July 18, 2008
Don't look for apology; state what you want
Q: One of my co-workers has been thoughtless and rude to me. I think he owes me an apology. I always apologize when I make mistakes. How can I get the apology I deserve?
A: If you got the apology, how would you feel differently?
Most people would say that they would feel "right" or validated because the other person has admitted they are "wrong." Unfortunately, needing other people to be "wrong" to get what you want means you will rarely get what you want.
Your co-worker is probably under the same misconception that being "right" means you can feel good about yourself and being "wrong" means you can't. However, when we get in a battle to be "right" and avoid being "wrong" we are constantly insecure, worried and unable to learn anything for fear of making mistakes.
Nobody feels much peace when they are fighting with others to win the self-esteem game.
Rather than waiting for your co-worker to validate your experience with an apology, why not validate your experience yourself. Then ask yourself what else you want from your co-worker.
Most of us think that what we want is for other people to admit they are wrong. Then we expect them to give us what we want. News flash: People who feel wrong are in no mood for giving anything!

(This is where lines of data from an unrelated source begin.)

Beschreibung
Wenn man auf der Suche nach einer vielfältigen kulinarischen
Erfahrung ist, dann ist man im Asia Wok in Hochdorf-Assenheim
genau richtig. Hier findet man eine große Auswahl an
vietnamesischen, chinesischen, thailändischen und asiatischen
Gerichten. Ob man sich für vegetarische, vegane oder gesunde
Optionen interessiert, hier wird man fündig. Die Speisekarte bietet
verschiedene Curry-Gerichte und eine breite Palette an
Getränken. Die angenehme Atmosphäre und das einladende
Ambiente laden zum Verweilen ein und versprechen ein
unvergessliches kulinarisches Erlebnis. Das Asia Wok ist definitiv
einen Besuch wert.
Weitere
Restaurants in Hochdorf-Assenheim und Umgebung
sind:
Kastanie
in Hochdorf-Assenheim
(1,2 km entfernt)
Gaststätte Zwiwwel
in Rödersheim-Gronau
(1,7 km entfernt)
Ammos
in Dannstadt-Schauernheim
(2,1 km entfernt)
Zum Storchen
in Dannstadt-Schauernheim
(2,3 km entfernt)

Whether you deserve an apology or not, you will rarely get one. Most people are just too certain that saying "I'm sorry" means they are bad. What if you skipped the part where you expected others to admit they're jerks and went straight for saying what you wanted?
For instance, you could say, "When you use my keyboard, please use the wipes on my desk first, or I can't let you use my keyboard." Notice how this phrase leaves out how they are thoughtless germ hounds that gave you eight colds last year.

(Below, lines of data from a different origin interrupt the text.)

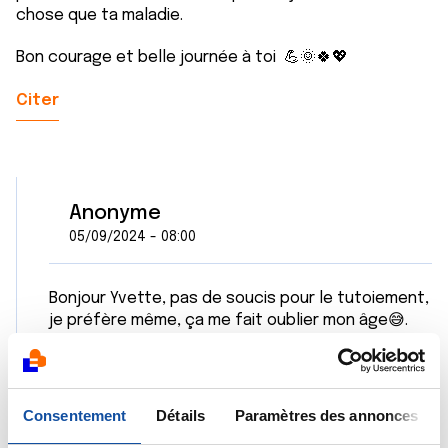
chose que ta maladie.
Bon courage et belle journée à toi 💪🌞🍀💖
Citer
Anonyme
05/09/2024 - 08:00
Bonjour Yvette, pas de soucis pour le tutoiement,
je préfère même, ça me fait oublier mon âge😅.
Merci pour votre bienveillance et pour vos
conseils. Ça fait du bien des oreilles
compatissantes de nos jours. J'ai juste remarqué
que ce sont les vrais amis qui restent à nos
Consentement
Détails
Paramètres des annonces
côtés les autres partent, ça confirme la règle.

By the way, hats off to you for realizing that apologizing to others has nothing to do with your self-esteem. However, realize you don't need the rest of the world to give you an apology as much as you need them to give you what you want.
The last word(s)
Q: A co-worker told me another co-worker thinks I'm stupid. Is there anything wrong with giving her a piece of my mind?
A: Yes, if you want peace of mind, never assume gossip is the gospel. Ask your co-worker if she's concerned about your work before you create unnecessary conflict.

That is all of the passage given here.